The day grew warm and the feeling of great weariness and failure lifted, as it always lifts in the presence of the warm sun god. Besides, Wapee was no longer alone. He had found a friend. Beside him on the hilltop sat a beautiful flower, as white as the snow that was no resting on the slopes of the far-off mountains, before its summer journey to the north land. The flower opened its heart to greet the golden sun and swayed and nodded to Wapee until his troubled mind was calmed by the peace of blue mountains and wind-washed prairie grass.
Wapee sat on the hillside watching occasional crows pass back and forth, or a hawk wheel far above him. Or listening to the stir of growing things beneath and thinking grave thoughts. So the day passed.
The mountains turned to rose, then grey. The sun dropped down behind them, leaving to Wapee once more the darkness and the stars, but not emptiness, for now he had a friend, the little white flower, near him.
“Little brother”, he said, “it is cold for such fragile loveliness on a night like this. I will lie close and shelter you with my warm robe, but I must not crush you with my big body.”
So while one part of his mind slept and rested, the other part kept watch over the flower.
When the dark of the night was just preparing to meet the light of the day, the flower spoke. “Yesterday, Wapee, you were sad because you had been afraid.
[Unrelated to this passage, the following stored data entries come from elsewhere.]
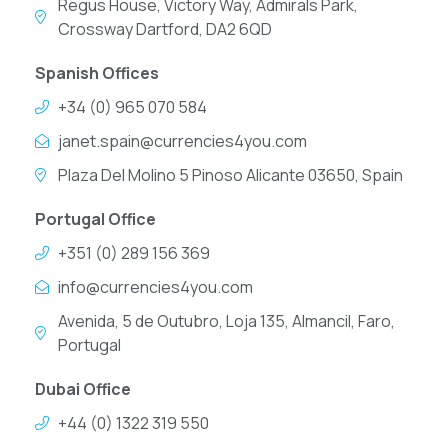
Regus House, Victory Way, Admirals Park,
Crossway Dartford, DA2 6QD
Spanish Offices
+34 (0) 965 070 584
janet.spain@currencies4you.com
Plaza Del Molino 5 Pinoso Alicante 03650, Spain
Portugal Office
+351 (0) 289 156 369
info@currencies4you.com
Avenida, 5 de Outubro, Loja 135, Almancil, Faro,
Portugal
Dubai Office
+44 (0) 1322 319 550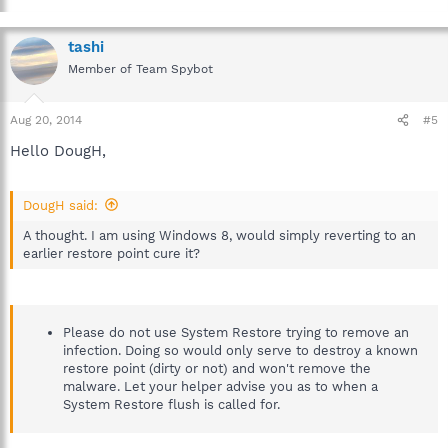
tashi
Member of Team Spybot
Aug 20, 2014
#5
Hello DougH,
DougH said:
A thought. I am using Windows 8, would simply reverting to an
earlier restore point cure it?
Please do not use System Restore trying to remove an
infection. Doing so would only serve to destroy a known
restore point (dirty or not) and won't remove the
malware. Let your helper advise you as to when a
System Restore flush is called for.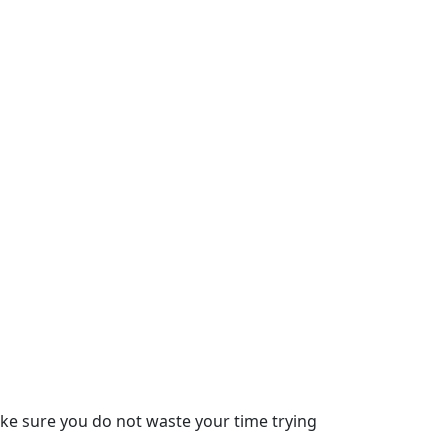
ke sure you do not waste your time trying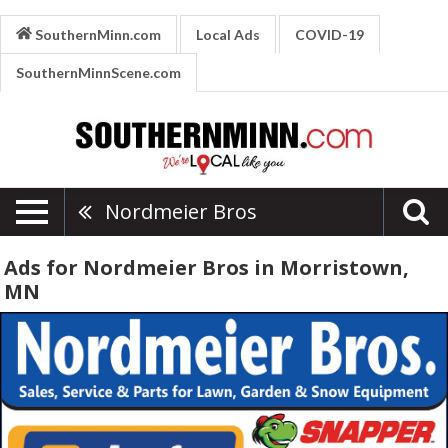
SouthernMinn.com
Local Ads
COVID-19
SouthernMinnScene.com
Nordmeier Bros
Ads for Nordmeier Bros in Morristown,
MN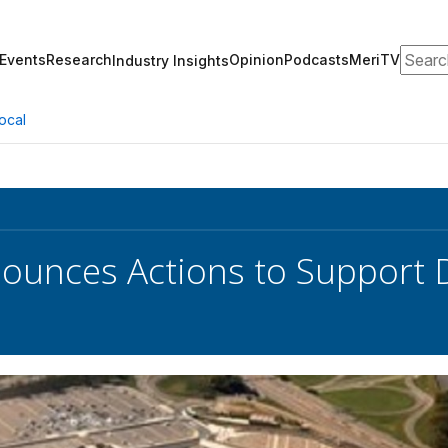
Search
Events
Research
Opinion
Podcasts
MeriTV
Industry Insights
ocal
unces Actions to Support 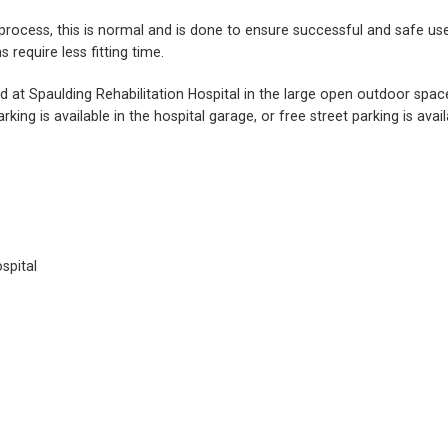
ng process, this is normal and is done to ensure successful and safe
require less fitting time.
ed at Spaulding Rehabilitation Hospital in the large open outdoor spa
rking is available in the hospital garage, or free street parking is av
spital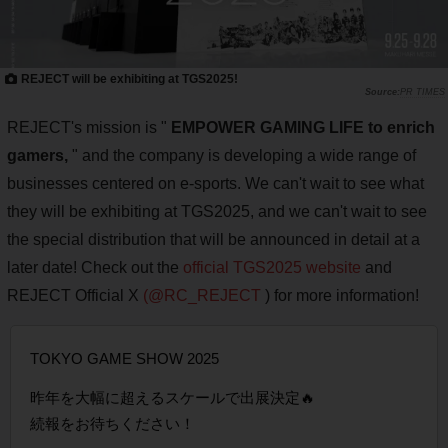
REJECT will be exhibiting at TGS2025!
PR TIMES
REJECT's mission is "
EMPOWER GAMING LIFE to enrich
gamers,
" and the company is developing a wide range of
businesses centered on e-sports. We can't wait to see what
they will be exhibiting at TGS2025, and we can't wait to see
the special distribution that will be announced in detail at a
later date! Check out the
official TGS2025 website
and
REJECT Official X
(@RC_REJECT
) for more information!
TOKYO GAME SHOW 2025
昨年を大幅に超えるスケールで出展決定🔥
続報をお待ちください！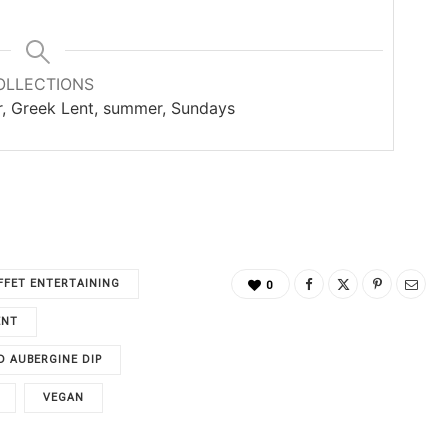
OLLECTIONS
er, Greek Lent, summer, Sundays
FFET ENTERTAINING
0
ENT
 AUBERGINE DIP
VEGAN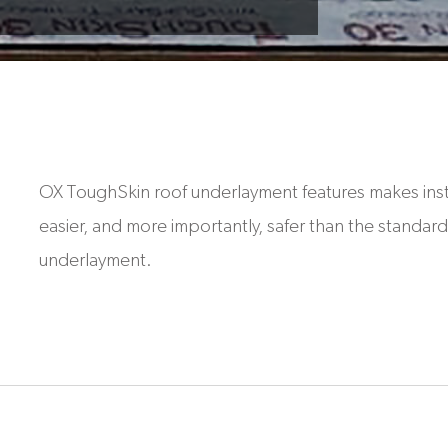
OX ToughSkin roof underlayment features makes inst
easier, and more importantly, safer than the standard 
underlayment.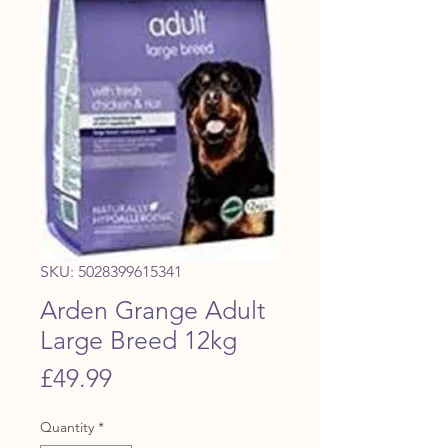
SKU: 5028399615341
Arden Grange Adult
Large Breed 12kg
Price
£49.99
Quantity
*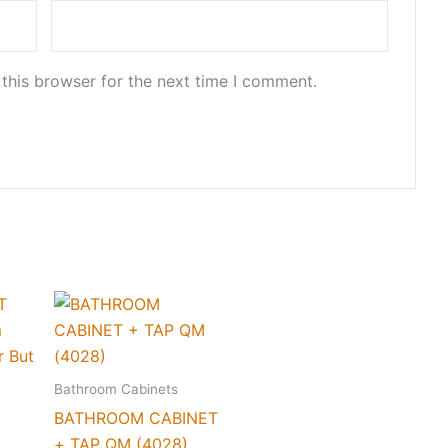
this browser for the next time I comment.
Bathroom Cabinets
BATHROOM CABINET
+ TAP QM (4028)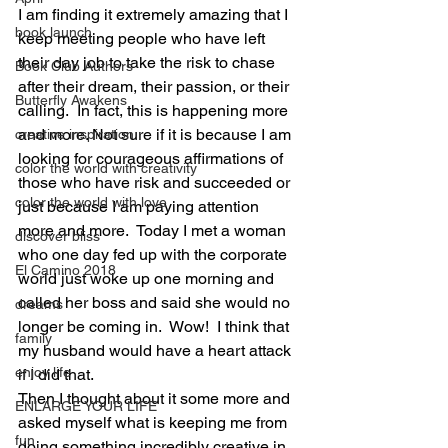
I am finding it extremely amazing that I 
book launch
keep meeting people who have left 
their day job to take the risk to chase 
Book Club Authors
after their dream, their passion, or their 
Butterfly Awakens
calling.  In fact, this is happening more 
and more. Not sure if it is because I am 
creative inspiration
looking for courageous affirmations of 
color the world with creativity
those who have risk and succeeded or 
color the world with love
just because I am paying attention 
more and more.  Today I met a woman 
discover bliss
who one day fed up with the corporate 
El Camino 2018
world just woke up one morning and 
called her boss and said she would no 
dreams
longer be coming in.  Wow!  I think that 
family
my husband would have a heart attack 
enjoy life
if I did that. 
Then I thought about it some more and 
ENLARGE YOUR LIFE
asked myself what is keeping me from 
fun
doing something incredibly creative in 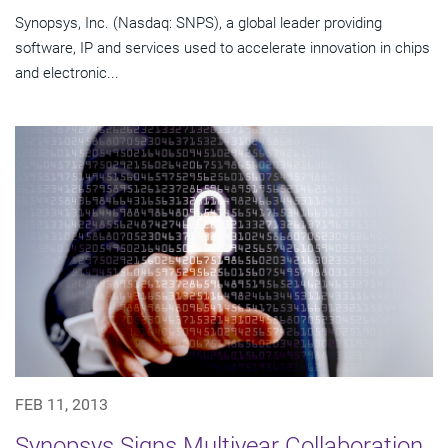
Synopsys, Inc. (Nasdaq: SNPS), a global leader providing
software, IP and services used to accelerate innovation in chips
and electronic...
FEB 11, 2013
Synopsys Signs Multiyear Collaboration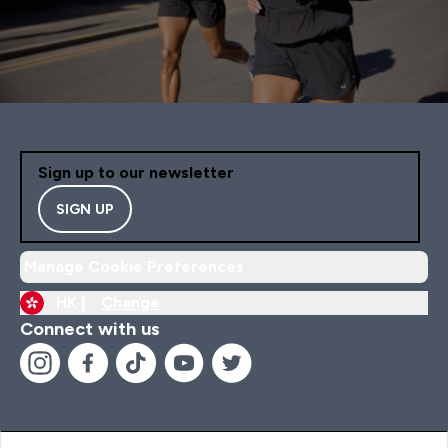
Sign up to our newsletter
SIGN UP
Manage Cookie Preferences
HK |
Change
Connect with us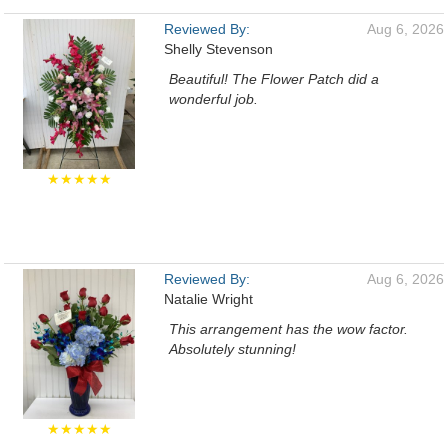
Reviewed By:
Aug 6, 2026
Shelly Stevenson
Beautiful! The Flower Patch did a
wonderful job.
★★★★★
Reviewed By:
Aug 6, 2026
Natalie Wright
This arrangement has the wow factor.
Absolutely stunning!
★★★★★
He who never know fear is a fool. The wise man learns to overcome it and profits by it.”
Wapee sat up with a start and bent over the flower to hear better what it might say but the flower only nodded and swayed in the morning breeze.
All day Wapee pondered on the saying of the flower and next night, when he lay down to sleep, he again sheltered it with his robe of fur. Again, just as Morning Star looked out across the prairie, it spoke.
“You have a kind heart, Wapee. It will lead you to great things.”
Next night, still sheltered under the robe, the flower spoke again. “Wisdom and a gentle heart will make of you a great leader. But when you are bowed with troubles and cares, remember that on a nearby hilltop you will find peace and wisdom.”
Then Wapee slept and saw, dimly, many visions of what was to come when he should be chief of his tribe and his people happy, contented and prosperous.
Before he rose to go to his people he thought once more of the flower. “Little brother”, he said, “three nights you have comforted me in my loneliness and brought me visions. Tell me now three of your wishes that I may ask the Great Spirit to grant them to you.”
The flower, nodding, answered. “Pray that I may have the purple blue of the distant mountains in my petals that men may seek my company and be rested. Second let me have a small golden sun to hold close in my heart, to cheer me on dull days when the sun god is hidden. Last, let me have a warm coat, like your robe of fur, that I may face the cold winds that blow from the melting snow and bring men comfort and the hope of warmer winds to follow.”
The Great Spirit was pleased that Wapee’s first thought had been for the flower and his prayers were answered. Now over the hillsides thousands of the descendants of Wapee’s small white friend face the cold winds of early spring, with the colour of the distant mountains in their petals, a bright sun in their hearts, and a warm furry robe wrapped securely about them.”